The Department of Homeland Security's Urban Areas Security Initiative is designed to combat against just such types of attacks. It aims to improve readiness in cities for a terror attack. Money is given to 46 metropolitan areas, which are part of a broader grant program at DHS. 

But Congress scaled back funding for the initiative in 2006, cutting it about $125 million to $711 million. This fiscal year, the program has $798.6 million, an increase from $781 million last fiscal year.

At the same time, DHS cut its urban security funds for New York by 40 percent to provide more to mid-size cities, provoking criticism from lawmakers and local officials. The grant for New York was cut to $124 million from about $207 million in 2006. This year New York received $145 million, up from $144 million last year and $134 million in 2007.

Michael Greenberger, a professor at the University of Maryland School and Law and the director of the Center for Health and Homeland Security, said the funding just isn't enough.

"There isn't enough money devoted to states and cities to foil these kinds of plots," Greenberger told FOXNews.com. "The expectations imposed on them far exceeds their ability."

Greenberger credited New York City with having one of the best anti-terror programs in the country, but he said the program is still underfunded.

"When you compare the amount of money given to failing banks and insurance companies to the amount not given to highly motivated local enforcement agencies, it really is a tragedy," he said.

But Randall Larsen, director of The Institute for Homeland Security, said the money was cut in part because a lot of it was wasted on police overtime and photo opportunities.

"We need to have smart funding," Larsen told FOX News, adding that he doesn't mind reductions "as long as they're cutting back where they're wasting money."

A spokesman for Connecticut Sen.
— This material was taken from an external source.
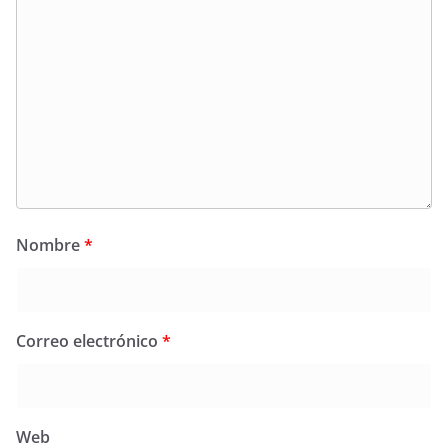
Nombre
*
Correo electrónico
*
Web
Joe Lieberman, chairman of the Senate Homeland Security and Governmental Affairs Committee, noted that funding to New York has increased as a result of legislation he sponsored that was passed in 2007.

"The fact is New York state and New York City get more money from federal homeland security grants than any other state or city in the country," spokesman Leslie Phillips said in a statement to FOXNews.com. "If anything, the successful disruption of the alleged terror plot in New York City demonstrates that these grants are valuable and doing what they are supposed to do."

Greenberger said resources should be at least doubled.

"We're prepared to spend trillions of dollars to bail out financial institutions, and the effectiveness of that is questionable," he said. "Here we're talking about tens of millions of dollars. ... The money is better spent beefing up our defense than pouring water down the hole for these failing institutions that is not helping the economy."

But Larsen says the money has to be used wisely.

"I don't care if we gave New York $8 billion dollars in 1999, he said. "That would have done nothing to prevent 9/11."